Diante disso, é difícil entender qual a motivação da Fifa ao dar
declarações públicas que se confrontam com uma população que se acha
"dona do futebol", que se considera habitante do país do futebol. Seria
bem melhor para a Fifa se reconhecesse o enorme sucesso da venda de
ingressos e a demanda nunca vista desde que Blatter está à frente da
instituição. Seria melhor se reconhecesse que essa enorme demanda por
ingressos é um indicador antecedente de que a demanda será grande por
tudo que se refere à Copa, e isso é muito bom para a Fifa e para seus
parceiros comerciais. A propósito, a bola da Copa, a Brazuca, foi um
item difícil de achar nas compras de Natal. Foi um dos presentes mais
procurados no fim de ano, tanto para crianças e familiares quanto como
brinde de fornecedores para clientes. Será que isso acontece em todos os
países que sediam a Copa ou somente no país do futebol?
Por fim, há as críticas por atraso na construção de estádios, obras que
inspiram sentimentos predominantemente positivos entre a população: 63%
concordam que os estádios da Copa são motivo de orgulho, porque são
muito bons, bonitos e de boa qualidade; proporção praticamente idêntica,
64%, concordam que os estádios da Copa vão trazer investimentos e
desenvolvimento econômico para as regiões e cidades onde estão sendo
construídos; esses mesmos 64% consideram que os estádios vão facilitar a
realização de eventos de entretenimento, assim como de cultos
religiosos.
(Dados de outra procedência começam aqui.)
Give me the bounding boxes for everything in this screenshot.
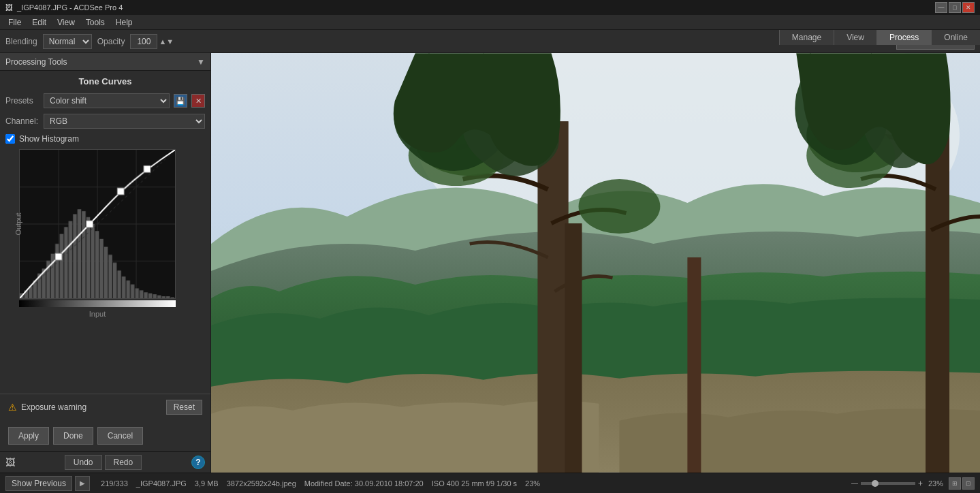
exposure-warning-label: Exposure warning [21,402,162,412]
input-label: Input [19,310,176,318]
view-mode-buttons: ⊞ ⊡ [949,477,975,490]
panel-collapse-button[interactable]: ▼ [197,57,205,67]
curve-container: Output [19,149,202,299]
menu-view[interactable]: View [52,16,80,29]
blending-label: Blending [5,37,37,46]
actual-size-button[interactable]: ⊡ [962,477,975,490]
presets-select[interactable]: Color shift Default Vivid [44,93,170,108]
opacity-spinner[interactable]: ▲▼ [159,37,174,46]
tab-manage[interactable]: Manage [779,30,834,45]
exposure-row: ⚠ Exposure warning Reset [8,400,202,415]
show-histogram-label: Show Histogram [19,134,79,144]
menubar: File Edit View Tools Help [0,15,980,30]
undo-button[interactable]: Undo [65,455,102,470]
tab-view[interactable]: View [834,30,876,45]
curve-canvas[interactable] [19,149,176,299]
opacity-input[interactable] [130,34,157,49]
show-histogram-row: Show Histogram [5,134,205,144]
zoom-plus-icon: + [918,479,923,488]
filmstrip-button[interactable]: ▶ [75,476,90,491]
undo-redo-group: Undo Redo [19,455,187,470]
photo-display [211,53,980,473]
filename: _IGP4087.JPG [136,479,187,488]
menu-help[interactable]: Help [110,16,138,29]
warning-icon: ⚠ [8,402,17,413]
cancel-button[interactable]: Cancel [97,427,143,445]
blending-select[interactable]: Normal Multiply Screen Overlay [43,34,92,49]
image-index: 219/333 [101,479,128,488]
filmstrip-icon: ▶ [80,479,85,487]
save-preset-button[interactable]: 💾 [174,94,187,108]
panel-thumbnail-icon[interactable]: 🖼 [5,457,15,468]
zoom-slider[interactable] [861,482,915,485]
tone-curves-panel: Tone Curves Presets Color shift Default … [0,71,210,394]
menu-tools[interactable]: Tools [80,16,110,29]
channel-row: Channel: RGB Red Green Blue [5,114,205,129]
action-buttons: Apply Done Cancel [0,420,210,451]
delete-preset-button[interactable]: ✕ [191,94,205,108]
show-histogram-checkbox[interactable] [5,134,15,144]
exif-data: ISO 400 25 mm f/9 1/30 s [432,479,517,488]
titlebar-left: 🖼 _IGP4087.JPG - ACDSee Pro 4 [5,3,123,12]
presets-label: Presets [5,96,39,106]
opacity-label: Opacity [97,37,125,46]
bottombar: Show Previous ▶ 219/333 _IGP4087.JPG 3,9… [0,473,980,493]
minimize-button[interactable]: — [935,2,947,13]
tab-process[interactable]: Process [876,30,931,45]
zoom-minus-icon: — [851,479,858,487]
done-button[interactable]: Done [53,427,93,445]
filesize: 3,9 MB [195,479,219,488]
apply-button[interactable]: Apply [8,427,49,445]
svg-rect-3 [538,121,569,473]
redo-button[interactable]: Redo [105,455,142,470]
show-previous-button[interactable]: Show Previous [5,476,72,491]
tone-curves-title: Tone Curves [5,76,205,86]
svg-rect-11 [687,257,701,473]
app-icon: 🖼 [5,3,13,12]
left-panel: Processing Tools ▼ Tone Curves Presets C… [0,53,211,473]
svg-rect-10 [565,223,582,473]
channel-select[interactable]: RGB Red Green Blue [44,114,205,129]
help-button[interactable]: ? [191,456,205,469]
titlebar-controls: — □ ✕ [935,2,975,13]
main-area: Processing Tools ▼ Tone Curves Presets C… [0,53,980,473]
panel-bottom: 🖼 Undo Redo ? [0,451,210,473]
panel-header: Processing Tools ▼ [0,53,210,71]
status-bar-right: — + 23% ⊞ ⊡ [851,477,975,490]
zoom-controls: — + [851,479,923,488]
reset-button[interactable]: Reset [166,400,202,415]
menu-edit[interactable]: Edit [27,16,52,29]
tab-online[interactable]: Online [931,30,980,45]
titlebar-title: _IGP4087.JPG - ACDSee Pro 4 [17,3,123,12]
input-label-container: Input [19,307,205,318]
show-previous-label: Show Previous [12,479,66,488]
svg-point-6 [579,179,661,234]
menubar-row: File Edit View Tools Help Manage View Pr… [0,15,980,30]
dimensions: 3872x2592x24b.jpeg [227,479,296,488]
modified-date: Modified Date: 30.09.2010 18:07:20 [304,479,424,488]
status-bar-left: 219/333 _IGP4087.JPG 3,9 MB 3872x2592x24… [90,479,851,488]
input-gradient-strip [19,300,176,307]
presets-row: Presets Color shift Default Vivid 💾 ✕ [5,93,205,108]
close-button[interactable]: ✕ [962,2,975,13]
photo-content [211,53,980,473]
zoom-level-left: 23% [525,479,540,488]
mode-tabs: Manage View Process Online [779,30,980,45]
titlebar: 🖼 _IGP4087.JPG - ACDSee Pro 4 — □ ✕ [0,0,980,15]
channel-label: Channel: [5,116,39,126]
output-label: Output [14,212,22,235]
zoom-percent-display: 23% [928,479,943,488]
maximize-button[interactable]: □ [949,2,961,13]
panel-header-title: Processing Tools [5,57,67,67]
photo-svg [211,53,980,473]
fit-view-button[interactable]: ⊞ [949,477,961,490]
exposure-section: ⚠ Exposure warning Reset [0,394,210,420]
menu-file[interactable]: File [3,16,27,29]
Além disso, 66% acham que os estádios vão atrair jogos de
times de outros Estados e 58% acham que vão ajudar a mudar o público que
vai aos jogos de futebol, atraindo mais famílias, mulheres e crianças.
Realmente, é difícil entender porque a Fifa tanto critica a realização
desta Copa no país do futebol.
Por Alberto Carlos Almeida | Para o Valor - Alberto Carlos Almeida, sociólogo, é diretor do Instituto Análise e autor de "A Cabeça do Brasileiro".